Two and three years ago, we took a journey back to the beginnings of the Pittsburgh Steelers’ franchise. We provided a game-by-game breakdown of their 1933 and 1934 seasons based on press accounts from the time. I didn’t get around to continuing that series last year but I definitely wanted to bring it back for this offseason.
I get this isn’t a topic for everyone. Steelers’ history, the time before Chuck Noll arrived, is very niche. But I also know some of you guys enjoy it as much as I do; it’s one of my favorite topics to write about. Much of this history is forgotten but it certainly isn’t lost.
Hopefully you have as much fun reading it as I do writing it.
Two notes of clarification/detail. We are using the Pittsburgh Post Gazette and defunct Pittsburgh Press as our tour guides for the season. And the team was called the Pittsburgh Pirates from 1933 to 1940. We’ll call them as such throughout the article.
Game #1: September 13th, 1935 – at Philadelphia Eagles (17-7) W
Before we get into the details of the game, and the season, your starting lineups for the beginning of the year.
Armand Niccolai/Duquesne – End
Sandy Sandberg/Iowa Wesleyan – Tackle
George Rado/Duquesne – Guard
Ben Ciccone/Duquesne – Center
Bob Hoel/Pittsburgh – Guard
Stan Olejniczak/Pittsburgh – Tackle
Ben Smith/Alabama – End
Cy Casper/TCU – Quarterback
Johnny Gildea/St. Bonaventure – Halfback
Heinie Weisenbaugh/Pittsburgh – Halfback
Swede Ellstrom/Oklahoma – Fullback
From the 1933 team, no starters remained and there was high turnover from the 1934 roster. Typical for the times.
After spending three weeks of training camp at South Park, the season began with promise, beating the Eagles 17-7 at home. 20,000 fans watched, the most ever for an Eagles’ game. Philadelphia did score first, a 63 yard drive that ended with a TD pass on 4th and goal from the one.
To add injury to insult Ben Smith – the Pirates’ best receiver – suffered a nasty gash over his face in the early goings.
A fun excerpt, a sign of the era. Teams routinely punted before fourth down in order to try to gain a field position advantage. The PPG notes that in at least one instance, Gildea punted on second down.

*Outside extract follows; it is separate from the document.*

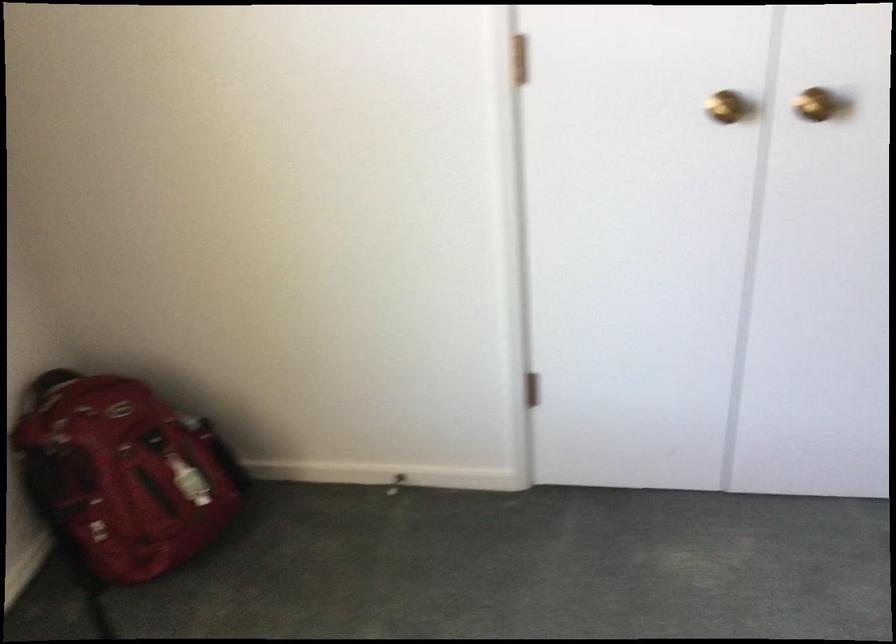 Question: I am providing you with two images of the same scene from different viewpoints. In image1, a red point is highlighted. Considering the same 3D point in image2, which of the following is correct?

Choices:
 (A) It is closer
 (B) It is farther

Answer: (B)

The Steelers tied things up thanks to a couple of explosive plays. Niccolai took a lateral from Casper for a final gain of 39 yards and Gildea hit Weisenbaugh to the one yard line. Casper took it in on a QB sneak on third down to tie things up at 7, following the Niccolai kick. Niccolai took over full kicking duties after Mose Kelsch, the first true kicker in league history, died in the prior offseason.
Bull Snyder, the heaviest player on the team at 230 pounds, blocked a punt, and Olejniczak recovered it to take a 14-7 lead. Niccolai rounded things off with a 47 yard attempt. So far, so good.
Game #2: September 22nd, 1935 – vs New York Giants (42-7 Loss)
The opening win created a sense of optimism. Which the powerhouse Giants promptly squashed. The Steelers had record attendance, drawing 23, 298 fans, perhaps helped by the Giants’ march into town.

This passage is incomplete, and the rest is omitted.